A left-hemisphere stroke often causes paralysis of the right side of the body, and may also cause impairment of vision to the right. Inattention and neglect are only rarely seen with left hemisphere strokes. Someone who sled had a left-hemisphere stroke may also develop aphasia.

Aphasia is the term used to describe a wide range of speech and language problems. Some patients can experience troubles with understanding language after stroke, other crystallinr can have normal comprehension, but can experience problems finding words or creating correct sentences.
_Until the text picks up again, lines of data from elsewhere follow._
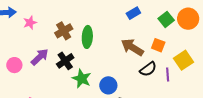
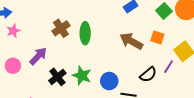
pink star: (30, 23) -> (13, 31), moved
black cross: (65, 61) -> (57, 77), moved
black semicircle: (148, 69) -> (148, 75), moved
purple line: (168, 75) -> (169, 67), turned 40

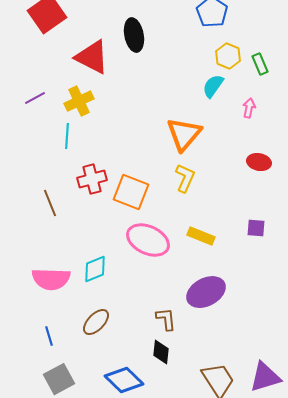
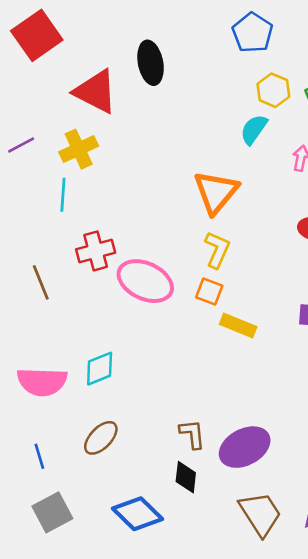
orange square: (131, 192) -> (209, 292), moved, size x0.6
pink ellipse: (148, 240) -> (145, 281), moved
purple ellipse: (206, 292) -> (245, 447), moved

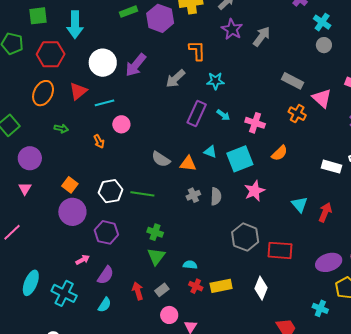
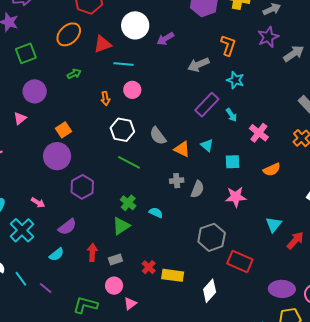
purple arrow: (136, 65) -> (165, 39), size x0.7
green arrow: (61, 129) -> (74, 74), turned -56
cyan square: (240, 159) -> (233, 162), size x0.6
white hexagon: (111, 191) -> (122, 130), moved
pink arrow: (83, 260) -> (38, 203), moved, turned 40
cyan semicircle: (190, 265) -> (156, 213), moved

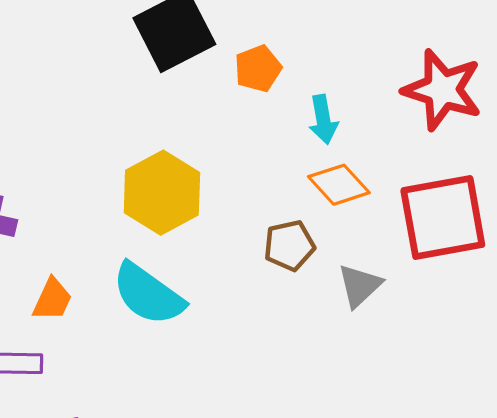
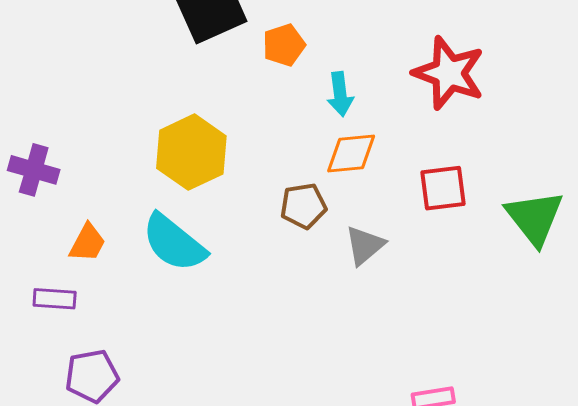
orange diamond: (339, 185) -> (351, 153), turned -56
red square: (443, 217) -> (443, 188), size x0.6

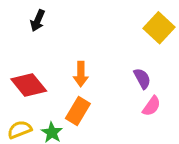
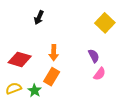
black arrow: (38, 21) -> (39, 18), moved
red diamond: (29, 85) -> (20, 59), turned -35

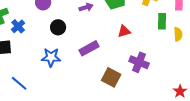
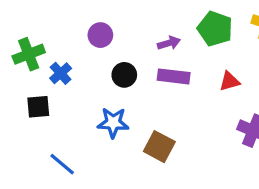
purple rectangle: (89, 48) -> (174, 76), moved, turned 36
brown square: (111, 77) -> (159, 147), moved

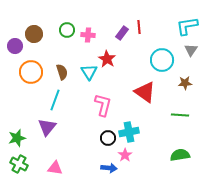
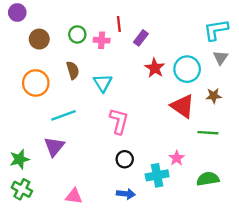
red line: (139, 27) -> (119, 24), moved
purple circle: (15, 46) -> (17, 12), moved
red star: (107, 59) -> (155, 68), moved
brown semicircle: (62, 72) -> (73, 70), moved
red triangle: (145, 92) -> (182, 106), moved
cyan line: (55, 100) -> (63, 115), turned 50
cyan cross: (129, 132) -> (157, 175), moved
pink star: (125, 155) -> (177, 158), moved
pink triangle: (55, 168) -> (74, 196), moved

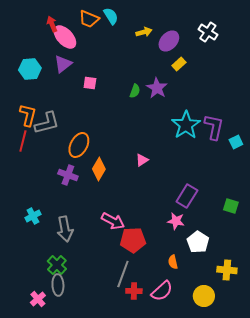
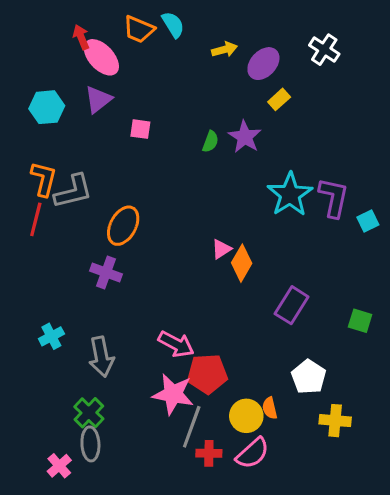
orange diamond: (99, 169) -> (242, 263), moved
pink star: (176, 221) -> (173, 394), moved, size x1.5
yellow cross: (227, 270) -> (335, 421), moved
yellow circle: (204, 296) -> (246, 416), moved

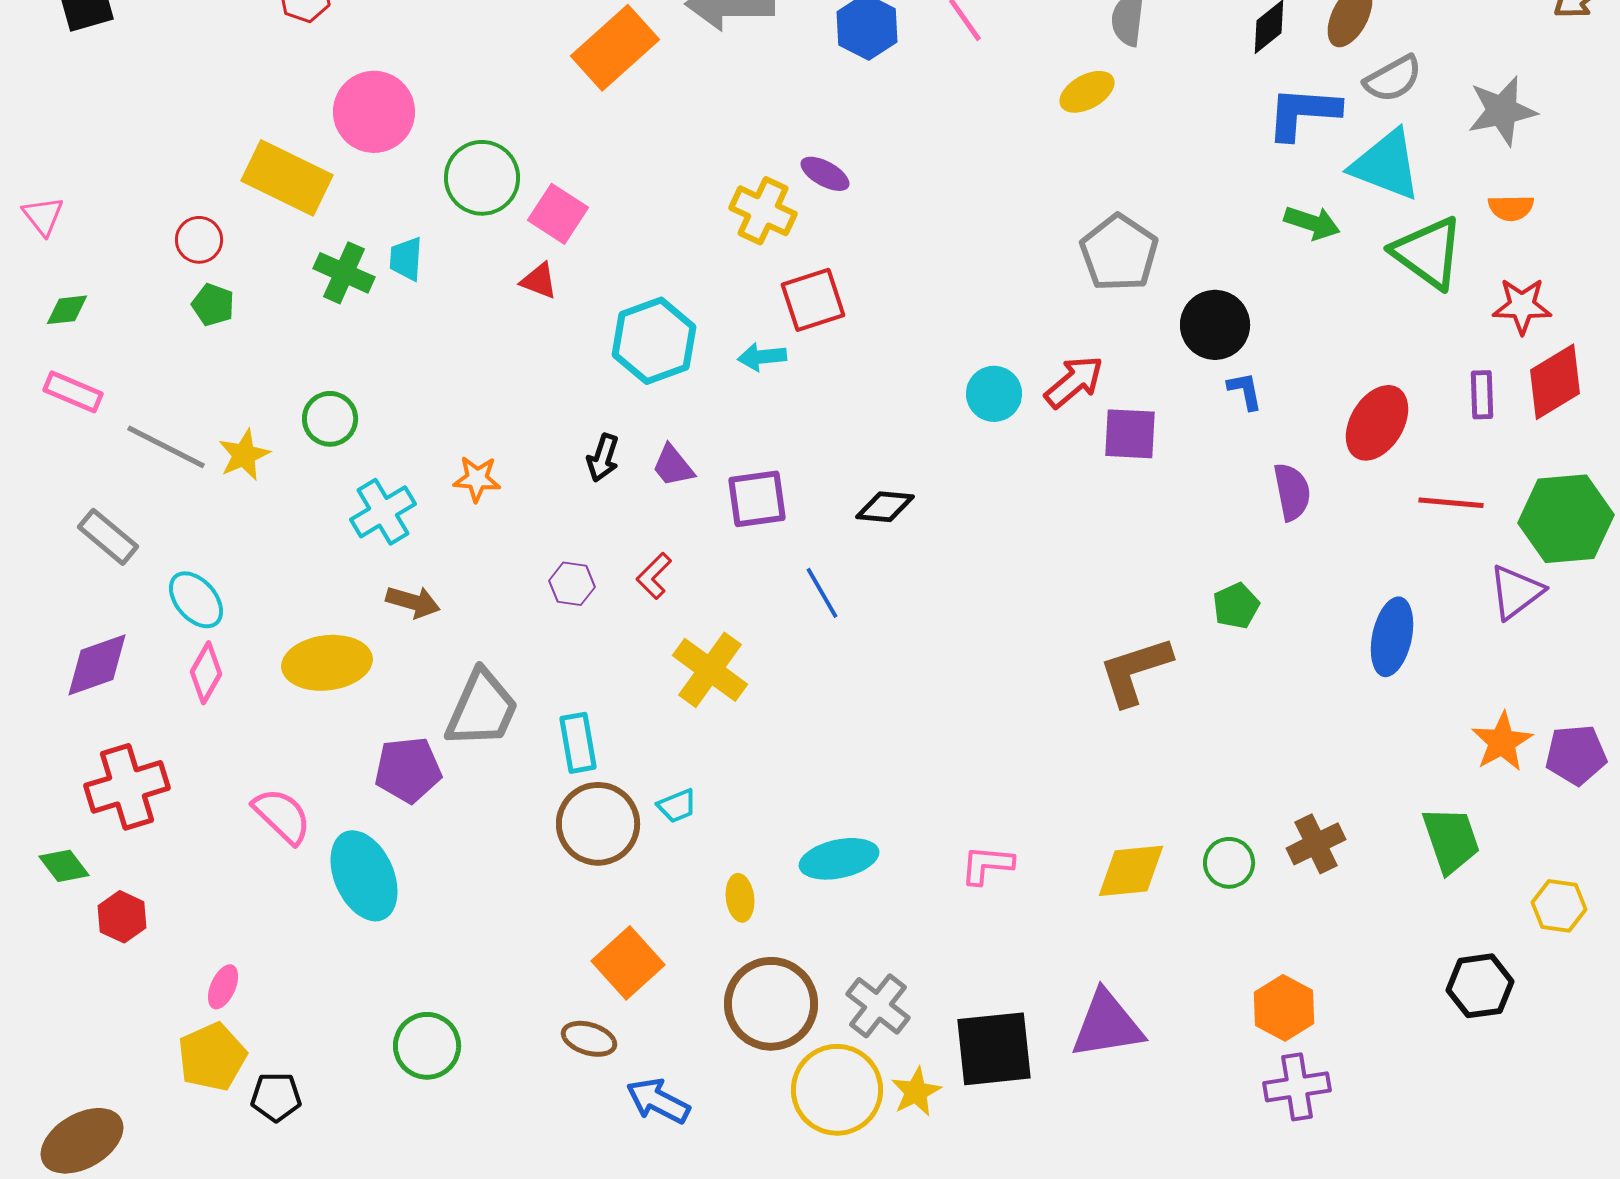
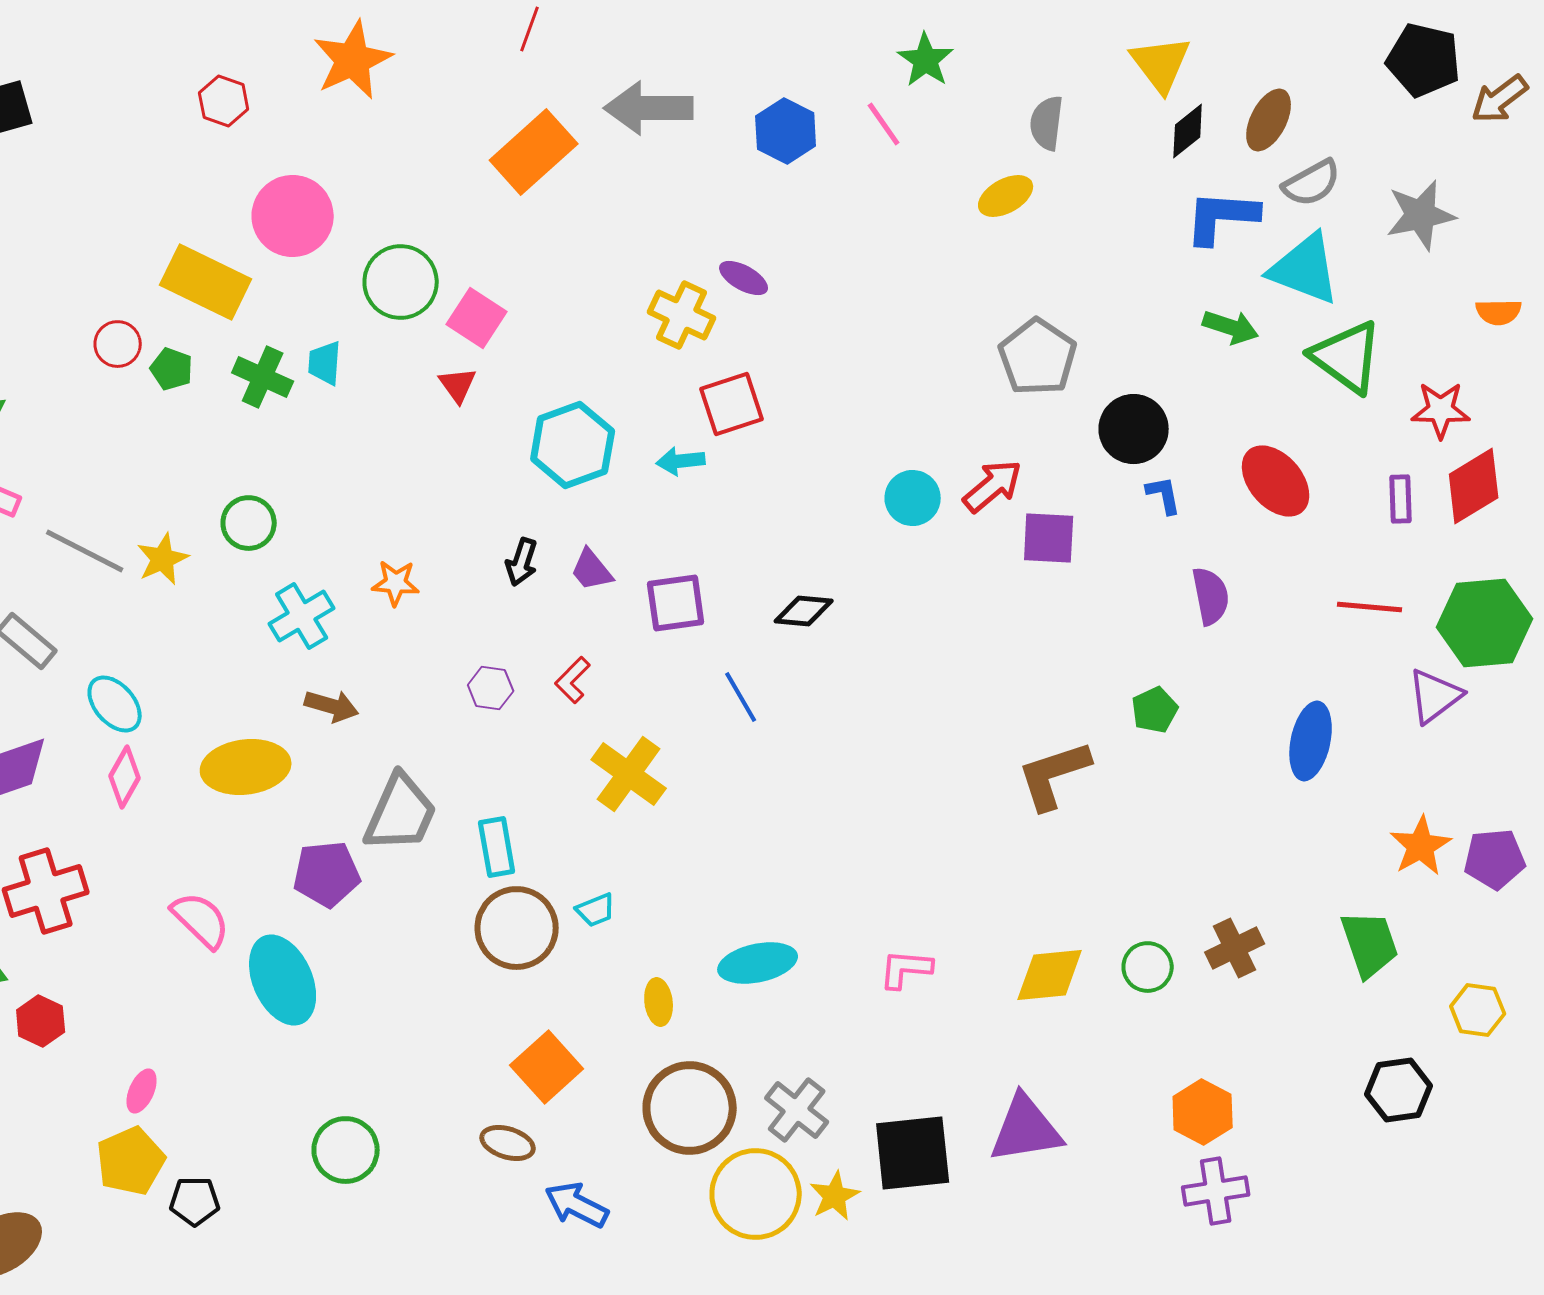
orange semicircle: (1511, 208) -> (1499, 312), moved
red triangle: (539, 281) -> (458, 385), turned 33
green pentagon: (213, 305) -> (172, 369), moved
red ellipse: (1377, 423) -> (1276, 481), moved, turned -72

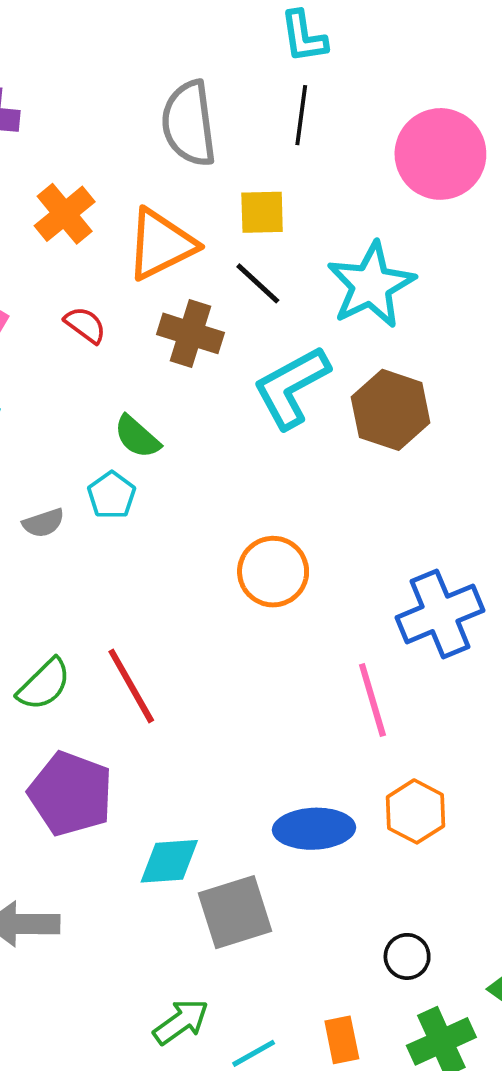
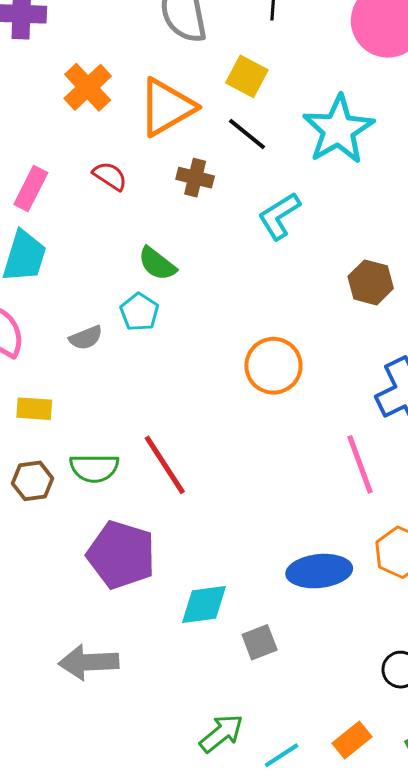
yellow square: (262, 212) -> (247, 76), turned 33
brown cross: (190, 333) -> (195, 178), size x0.7
cyan L-shape: (291, 387) -> (279, 216), size x0.7
brown hexagon: (391, 410) -> (371, 282), moved, size x0.7
green semicircle: (44, 684) -> (94, 468), turned 48
gray square: (235, 912) -> (260, 642), size x0.6
orange rectangle: (342, 1040) -> (352, 740), turned 66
In contrast to survivors of right-hemisphere stroke, patients who have had a left-hemisphere stroke often become slower or more cautious. They may need frequent instruction and feedback to finish tasks. Patients with left-hemisphere stroke may develop memory problems similar to those of right-hemisphere stroke survivors. The cerebellum is the small roundish part of the brain behind and below the larger brain hemispheres.

It journal of non crystalline solids many of our reflexes and much of our balance and coordination. A stroke that takes place in the cerebellum can cause coordination and balance problems, dizziness, nausea and vomiting.